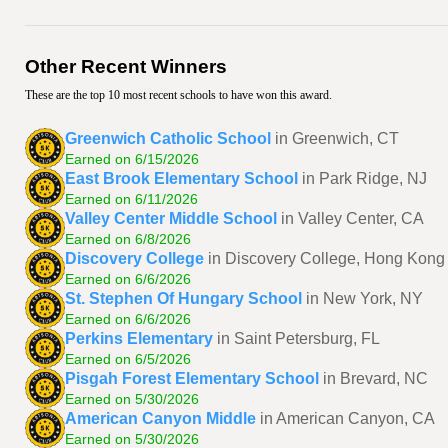
Other Recent Winners
These are the top 10 most recent schools to have won this award.
Greenwich Catholic School
in Greenwich, CT
Earned on 6/15/2026
East Brook Elementary School
in Park Ridge, NJ
Earned on 6/11/2026
Valley Center Middle School
in Valley Center, CA
Earned on 6/8/2026
Discovery College
in Discovery College, Hong Kong
Earned on 6/6/2026
St. Stephen Of Hungary School
in New York, NY
Earned on 6/6/2026
Perkins Elementary
in Saint Petersburg, FL
Earned on 6/5/2026
Pisgah Forest Elementary School
in Brevard, NC
Earned on 5/30/2026
American Canyon Middle
in American Canyon, CA
Earned on 5/30/2026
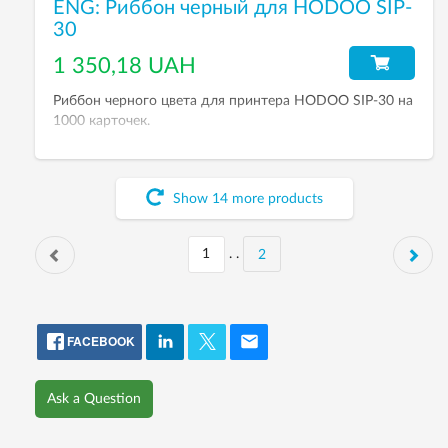
ENG: Риббон черный для HODOO SIP-
30
1 350,18 UAH
Риббон черного цвета для принтера HODOO SIP-30 на
1000 карточек.
Show
14
more
products
. .
2
FACEBOOK
Ask a Question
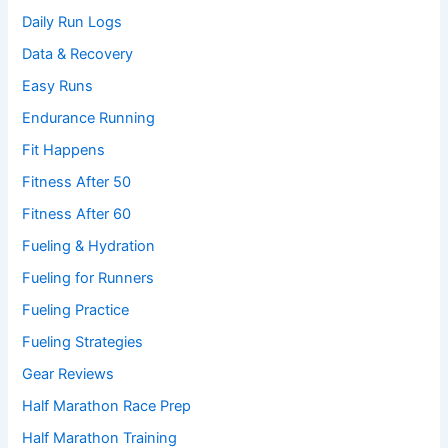
Daily Run Logs
Data & Recovery
Easy Runs
Endurance Running
Fit Happens
Fitness After 50
Fitness After 60
Fueling & Hydration
Fueling for Runners
Fueling Practice
Fueling Strategies
Gear Reviews
Half Marathon Race Prep
Half Marathon Training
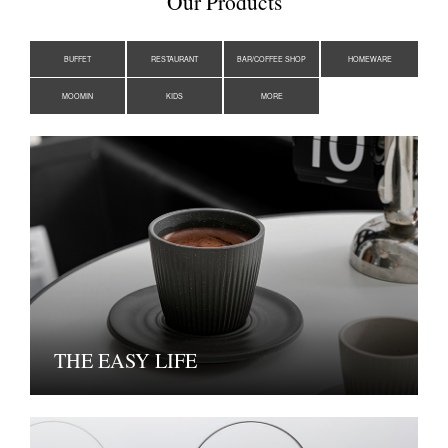
Our Products
BUFFET
RESTAURANT
BAR/COFFEE SHOP
HOMEWARE
MOOMIN
KIDS
MORE
THE EASY LIFE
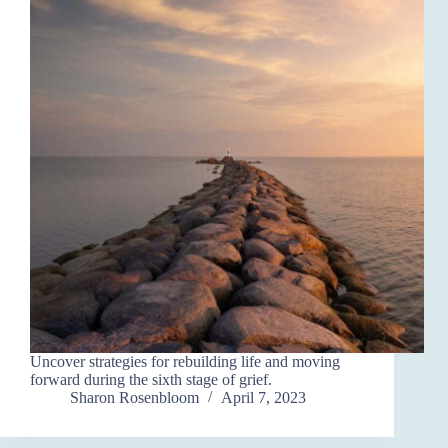
Uncover strategies for rebuilding life and moving
forward during the sixth stage of grief.
Sharon Rosenbloom
April 7, 2023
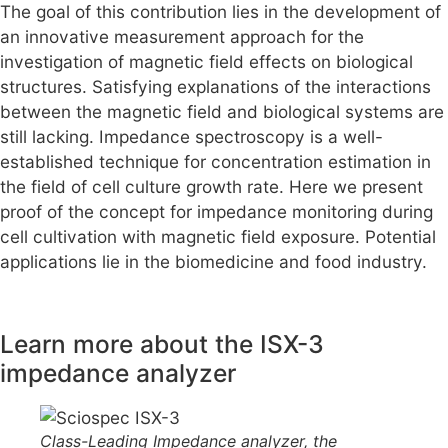
The goal of this contribution lies in the development of
an innovative measurement approach for the
investigation of magnetic field effects on biological
structures. Satisfying explanations of the interactions
between the magnetic field and biological systems are
still lacking. Impedance spectroscopy is a well-
established technique for concentration estimation in
the field of cell culture growth rate. Here we present
proof of the concept for impedance monitoring during
cell cultivation with magnetic field exposure. Potential
applications lie in the biomedicine and food industry.
Learn more about the ISX-3
impedance analyzer
Class-Leading Impedance analyzer, the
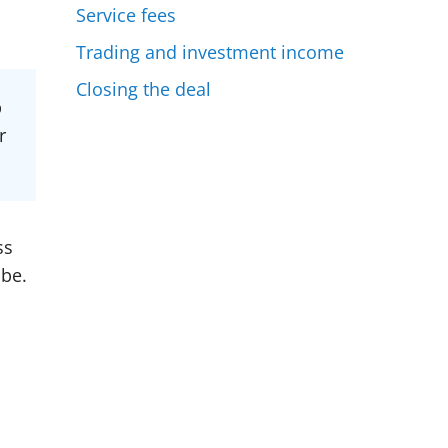
Service fees
Trading and investment income
Closing the deal
p
r
ss
 be.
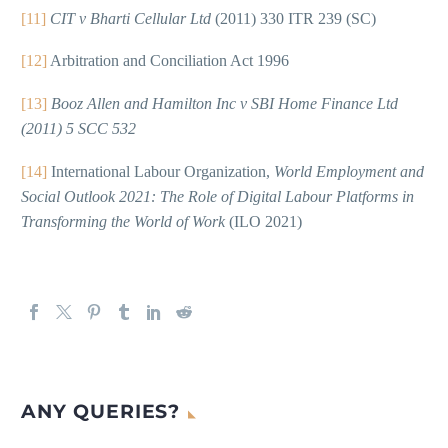
[11]
CIT v Bharti Cellular Ltd
(2011) 330 ITR 239 (SC)
[12]
Arbitration and Conciliation Act 1996
[13]
Booz Allen and Hamilton Inc v SBI Home Finance Ltd
(2011) 5 SCC 532
[14]
International Labour Organization,
World Employment and
Social Outlook 2021: The Role of Digital Labour Platforms in
Transforming the World of Work
(ILO 2021)
ANY QUERIES?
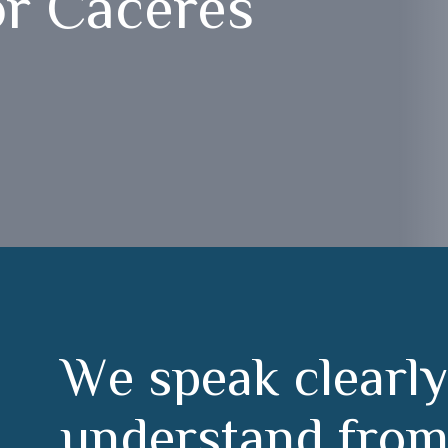
or Cáceres
W
e
s
p
e
a
k
c
l
e
a
r
l
y
u
n
d
e
r
s
t
a
n
d
f
r
o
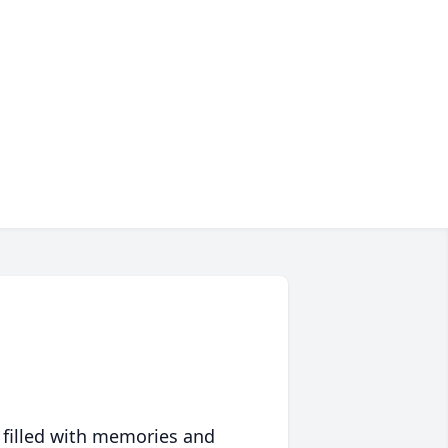
 filled with memories and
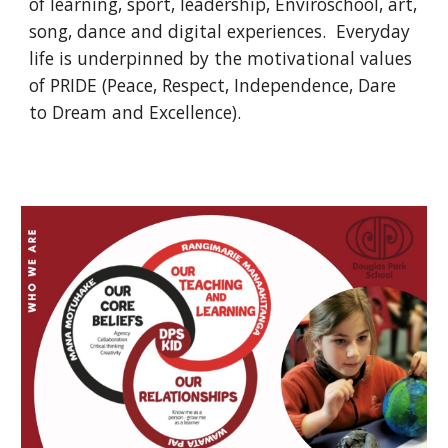
of learning, sport, leadership, Enviroschool, art,
song, dance and digital experiences. Everyday
life is underpinned by the motivational values
of PRIDE (Peace, Respect, Independence, Dare
to Dream and Excellence).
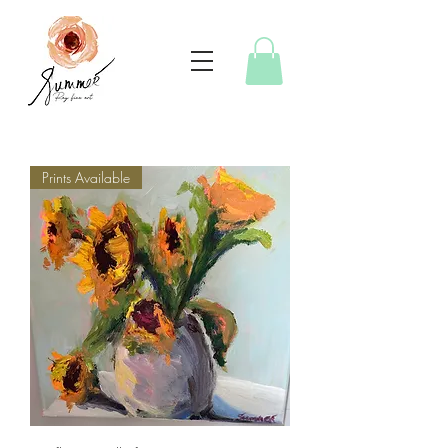
Prints Available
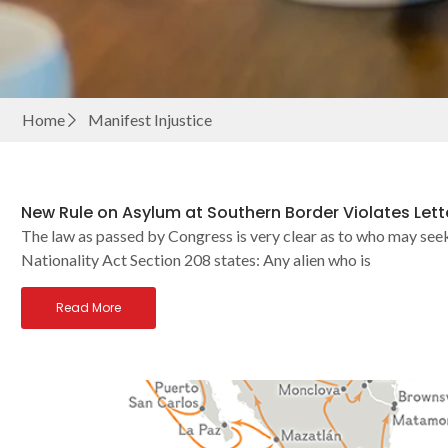
Home
Manifest Injustice
New Rule on Asylum at Southern Border Violates Lette
The law as passed by Congress is very clear as to who may seek
Nationality Act Section 208 states: Any alien who is
Read More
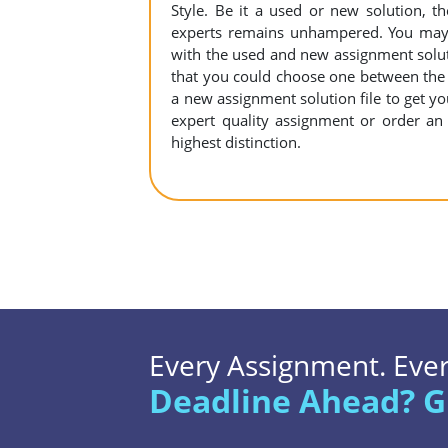
Style. Be it a used or new solution, 
experts remains unhampered. You may c
with the used and new assignment solutio
that you could choose one between the
a new assignment solution file to get your
expert quality assignment or order an 
highest distinction.
Every Assignment. Every
Deadline Ahead? G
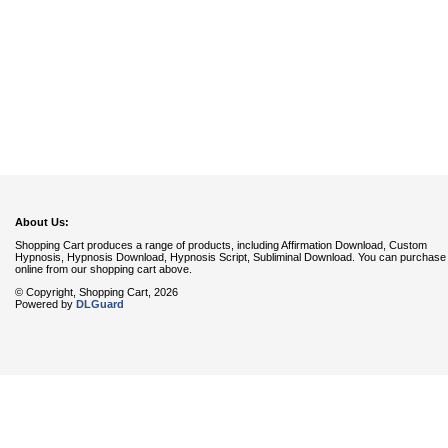
About Us:
Shopping Cart produces a range of products, including Affirmation Download, Custom
Hypnosis, Hypnosis Download, Hypnosis Script, Subliminal Download. You can purchase
online from our shopping cart above.
© Copyright, Shopping Cart, 2026
Powered by
DLGuard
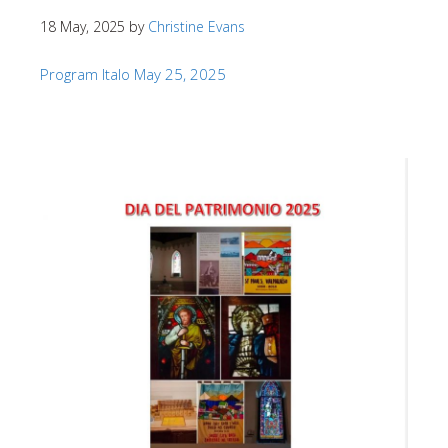
18 May, 2025
by
Christine Evans
Program Italo May 25, 2025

======

▶ _WHAT THE EXERCISE ASKS_
Reproduce the data word for word without its images.

▶ _SOLUTION_
Other Recent Winners
These are the top 10 most recent schools to have won this award.
Greenwich Catholic School
in Greenwich, CT
Earned on 6/15/2026
East Brook Elementary School
in Park Ridge, NJ
Earned on 6/11/2026
Valley Center Middle School
in Valley Center, CA
Earned on 6/8/2026
Discovery College
in Discovery College, Hong Kong
Earned on 6/6/2026
St. Stephen Of Hungary School
in New York, NY
Earned on 6/6/2026
Perkins Elementary
in Saint Petersburg, FL
Earned on 6/5/2026
Pisgah Forest Elementary School
in Brevard, NC
Earned on 5/30/2026
American Canyon Middle
in American Canyon, CA
Earned on 5/30/2026
ENG: Риббон черный для HODOO SIP-
30
1 350,18 UAH
Риббон черного цвета для принтера HODOO SIP-30 на
1000 карточек.
Show
14
more
products
. .
2
FACEBOOK
Ask a Question
Daily Run Logs
Data & Recovery
Easy Runs
Endurance Running
Fit Happens
Fitness After 50
Fitness After 60
Fueling & Hydration
Fueling for Runners
Fueling Practice
Fueling Strategies
Gear Reviews
Half Marathon Race Prep
Half Marathon Training
Our Products
BUFFET
RESTAURANT
BAR/COFFEE SHOP
HOMEWARE
MOOMIN
KIDS
MORE
THE EASY LIFE
Uncover strategies for rebuilding life and moving
forward during the sixth stage of grief.
Sharon Rosenbloom
April 7, 2023
The goal of this contribution lies in the development of
an innovative measurement approach for the
investigation of magnetic field effects on biological
structures. Satisfying explanations of the interactions
between the magnetic field and biological systems are
still lacking. Impedance spectroscopy is a well-
established technique for concentration estimation in
the field of cell culture growth rate. Here we present
proof of the concept for impedance monitoring during
cell cultivation with magnetic field exposure. Potential
applications lie in the biomedicine and food industry.
Learn more about the ISX-3
impedance analyzer
Class-Leading Impedance analyzer, the
Service fees
Trading and investment income
Closing the deal
p
r
ss
 be.
[11]
CIT v Bharti Cellular Ltd
(2011) 330 ITR 239 (SC)
[12]
Arbitration and Conciliation Act 1996
[13]
Booz Allen and Hamilton Inc v SBI Home Finance Ltd
(2011) 5 SCC 532
[14]
International Labour Organization,
World Employment and
Social Outlook 2021: The Role of Digital Labour Platforms in
Transforming the World of Work
(ILO 2021)
ANY QUERIES?
or Cáceres
W
e
s
p
e
a
k
c
l
e
a
r
l
y
u
n
d
e
r
s
t
a
n
d
f
r
o
 filled with memories and
of learning, sport, leadership, Enviroschool, art,
song, dance and digital experiences. Everyday
life is underpinned by the motivational values
of PRIDE (Peace, Respect, Independence, Dare
to Dream and Excellence).
Prints Available
Home
Manifest Injustice
New Rule on Asylum at Southern Border Violates Lette
The law as passed by Congress is very clear as to who may seek
Nationality Act Section 208 states: Any alien who is
Read More
Style. Be it a used or new solution, 
experts remains unhampered. You may c
with the used and new assignment solutio
that you could choose one between the
a new assignment solution file to get your
expert quality assignment or order an 
highest distinction.
Every Assignment. Every
Deadline Ahead? G
About Us:
Shopping Cart produces a range of products, including Affirmation Download, Custom
Hypnosis, Hypnosis Download, Hypnosis Script, Subliminal Download. You can purchase
online from our shopping cart above.
© Copyright, Shopping Cart, 2026
Powered by
DLGuard
18 May, 2025
by
Christine Evans
Program Italo May 25, 2025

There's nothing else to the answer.